Il dipinto processionale cinquecentesco in seta era custodito nei locali dell’ex ospedale Santa Lucia, proprietà degli Ircer, e nel 2013 venne affidato all’Istituto Superiore per la Conservazione ed il Restauro diretto da Gisella Capponi. Da allora, però, sul destino dell’opera erano arrivate poche informazioni concrete, attraversando le amministrazioni guidate da Francesco Fiordomo e successivamente da Antonio Bravi senza aggiornamenti significativi sul completamento dei lavori.
A riaprire il dossier è stata l’attuale amministrazione comunale guidata dal sindaco Emanuele Pepa. L’assessore alla cultura Ettore Pelati ha riallacciato i rapporti con l’Istituto romano, ottenendo conferma della conclusione del restauro e del prossimo ritorno dello stendardo in città.

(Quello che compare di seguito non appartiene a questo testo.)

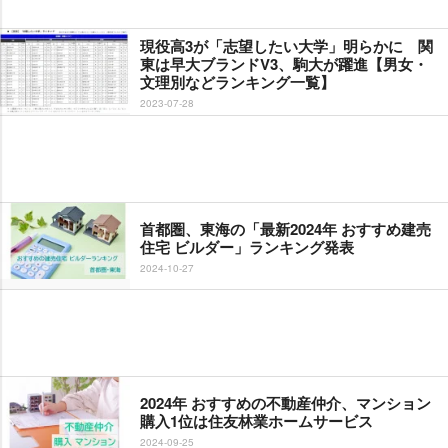
現役高3が「志望したい大学」明らかに 関
東は早大ブランドV3、駒大が躍進【男女・
文理別などランキング一覧】
2023-07-28
首都圏、東海の「最新2024年 おすすめ建売
住宅 ビルダー」ランキング発表
2024-10-27
2024年 おすすめの不動産仲介、マンション
購入1位は住友林業ホームサービス
2024-09-25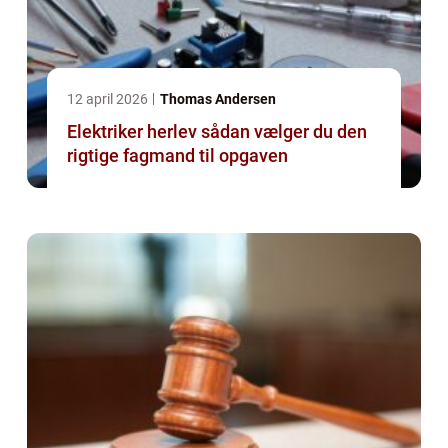
12 april 2026
Thomas Andersen
Elektriker herlev sådan vælger du den
rigtige fagmand til opgaven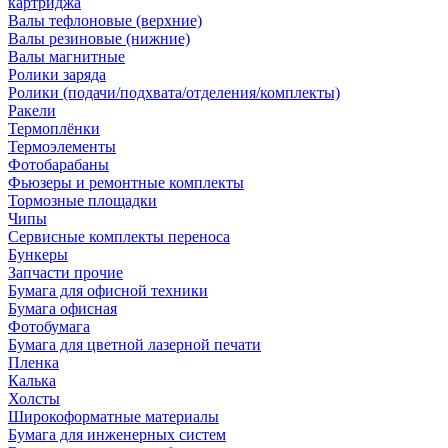
картриджа
Валы тефлоновые (верхние)
Валы резиновые (нижние)
Валы магнитные
Ролики заряда
Ролики (подачи/подхвата/отделения/комплекты)
Ракели
Термоплёнки
Термоэлементы
Фотобарабаны
Фьюзеры и ремонтные комплекты
Тормозные площадки
Чипы
Сервисные комплекты переноса
Бункеры
Запчасти прочие
Бумага для офисной техники
Бумага офисная
Фотобумага
Бумага для цветной лазерной печати
Пленка
Калька
Холсты
Широкоформатные материалы
Бумага для инженерных систем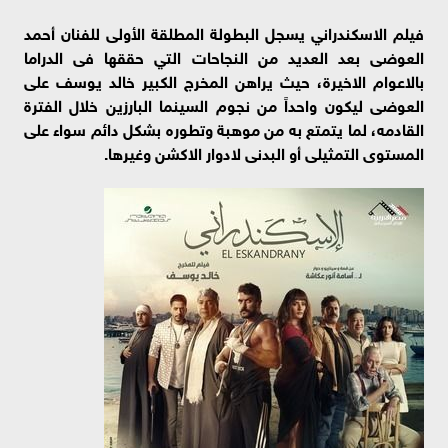
فيلم الاسكندراني يسجل البطولة المطلقة الأولى للفنان أحمد
العوضى بعد العديد من النجاحات التي حققها فى الدراما
بالاعوام الاخيرة، حيث يراهن المخرج الكبير خالد يوسف على
العوضى ليكون واحداً من نجوم السينما البارزين خلال الفترة
القادمه، لما يتمتع به من موهبة وتطوره بشكل دائم سواء على
المستوى التمثيلى أو البدنى لادوار الاكشن وغيرها.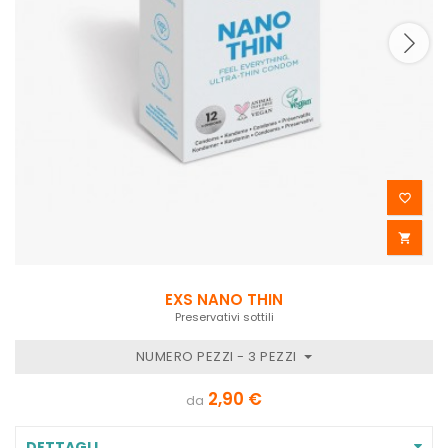


EXS NANO THIN
Preservativi sottili
NUMERO PEZZI - 3 PEZZI
2,90 €
da
DETTAGLI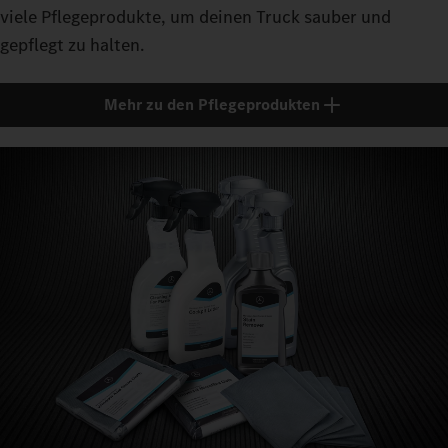
viele Pflegeprodukte, um deinen Truck sauber und
gepflegt zu halten.
Mehr zu den Pflegeprodukten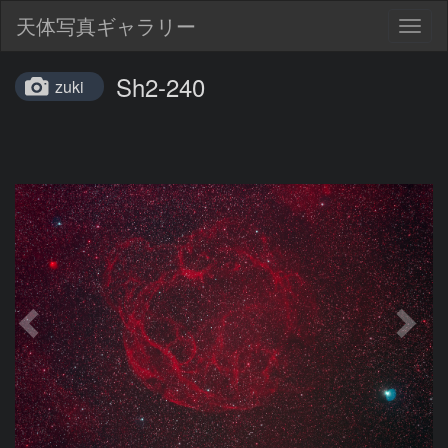
天体写真ギャラリー
Togg
navig
Sh2-240
zuki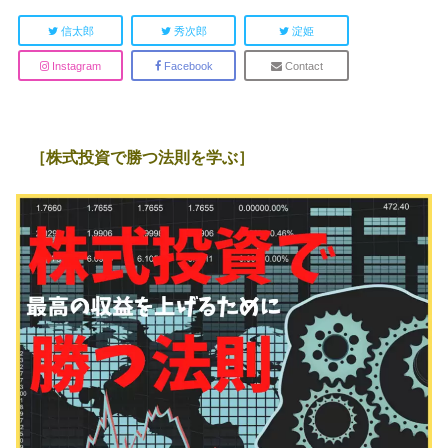
信太郎
秀次郎
淀姫
Instagram
Facebook
Contact
［株式投資で勝つ法則を学ぶ］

Determinante, negli anni iniziali dell’intervento, fu lo studio dello storico dell’arte Gabriele Barucca, che attribuì l’opera proprio al Pomarancio, artista già presente nelle collezioni civiche recanatesi accanto ai capolavori di Lorenzo Lotto.
Il percorso di recupero subì però un forte rallentamento dopo la scomparsa improvvisa della restauratrice Anna Maria Marcone, avvenuta nel febbraio 2015. In seguito il restauro venne affidato a Carla Zaccheo, che ha portato avanti il delicato lavoro conservativo.
Lo stendardo era stato riscoperto nel 1944 da Biagio Biagietti durante una ricognizione nei depositi della Congregazione di Carità, oggi Ircer. In origine apparteneva all’Opera Pia Ospedale Santa Lucia, prima di essere trasferito negli uffici amministrativi dell’ospedale insieme ad altri beni sanitari passati alla Regione.
Con il ritorno dell’opera prende ora forma anche l’ipotesi di una collocazione stabile al Museo Civico di Villa Colloredo Mels. Lo stendardo potrebbe infatti trovare spazio nella sala dedicata a Lorenzo Lotto, entrando così nel percorso museale cittadino in condizioni adeguate di sicurezza e valorizzazione, dopo decenni trascorsi in ambienti non accessibili al pubblico.
La cerimonia ufficiale di riconsegna è prevista per sabato 30 maggio alle ore 17 a Villa Colloredo Mels.